2.12 Tensor Vector Addition Operation
Tensor Vector Addition Operation combines vectors through tensor algebra, defining how vectors are summed within multidimensional spaces.
Tensor Vector Addition Operation is the binary operation defined on a vector space used for tensor construction that takes two vectors and produces a third vector, satisfying the algebraic laws required of every vector space, and forming, together with scalar multiplication, the pair of fundamental operations from which all linear algebraic structure is built.

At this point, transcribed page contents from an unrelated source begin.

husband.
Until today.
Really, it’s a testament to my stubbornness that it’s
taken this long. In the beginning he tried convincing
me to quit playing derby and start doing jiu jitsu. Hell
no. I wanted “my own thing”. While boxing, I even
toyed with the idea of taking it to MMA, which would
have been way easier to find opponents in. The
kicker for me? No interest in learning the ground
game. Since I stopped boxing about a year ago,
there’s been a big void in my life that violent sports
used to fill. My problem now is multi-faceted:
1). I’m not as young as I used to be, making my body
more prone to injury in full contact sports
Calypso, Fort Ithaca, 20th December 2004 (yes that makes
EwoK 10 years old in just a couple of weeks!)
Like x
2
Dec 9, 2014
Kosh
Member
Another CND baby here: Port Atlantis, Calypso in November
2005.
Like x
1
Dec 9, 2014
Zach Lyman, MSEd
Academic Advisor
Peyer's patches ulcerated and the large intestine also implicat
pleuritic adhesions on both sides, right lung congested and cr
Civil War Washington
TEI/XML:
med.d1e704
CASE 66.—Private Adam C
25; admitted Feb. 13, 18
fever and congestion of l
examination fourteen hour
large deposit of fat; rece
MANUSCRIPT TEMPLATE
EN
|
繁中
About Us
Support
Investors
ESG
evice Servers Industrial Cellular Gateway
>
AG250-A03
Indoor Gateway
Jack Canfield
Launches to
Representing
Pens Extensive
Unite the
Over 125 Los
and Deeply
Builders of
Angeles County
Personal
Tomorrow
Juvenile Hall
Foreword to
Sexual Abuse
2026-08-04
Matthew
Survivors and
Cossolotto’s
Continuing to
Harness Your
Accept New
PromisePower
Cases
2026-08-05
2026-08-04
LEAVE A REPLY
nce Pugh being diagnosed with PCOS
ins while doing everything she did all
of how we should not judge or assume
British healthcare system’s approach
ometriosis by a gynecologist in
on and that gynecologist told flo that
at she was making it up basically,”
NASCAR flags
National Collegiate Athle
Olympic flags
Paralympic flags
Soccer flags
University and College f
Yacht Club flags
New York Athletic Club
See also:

Vector addition is the first and most basic operation whose behavior tensor algebra must respect at every level, from individual vectors up through fully constructed tensors.
Formal Statement
Definition as a Binary Operation
Vector addition takes any two vectors from the space and produces another vector from the same space, satisfying the closure requirement built into the definition of a vector space.
Required Algebraic Behavior
As part of the vector space axioms, addition must be commutative, associative, admit an additive identity, and admit an additive inverse for every vector.
Behavior in Coordinates
Component Form of Addition
Once a basis is fixed, vector addition corresponds exactly to entrywise addition of the coordinate vectors of the two operands, so the coordinate representation of a sum is obtained by adding corresponding components.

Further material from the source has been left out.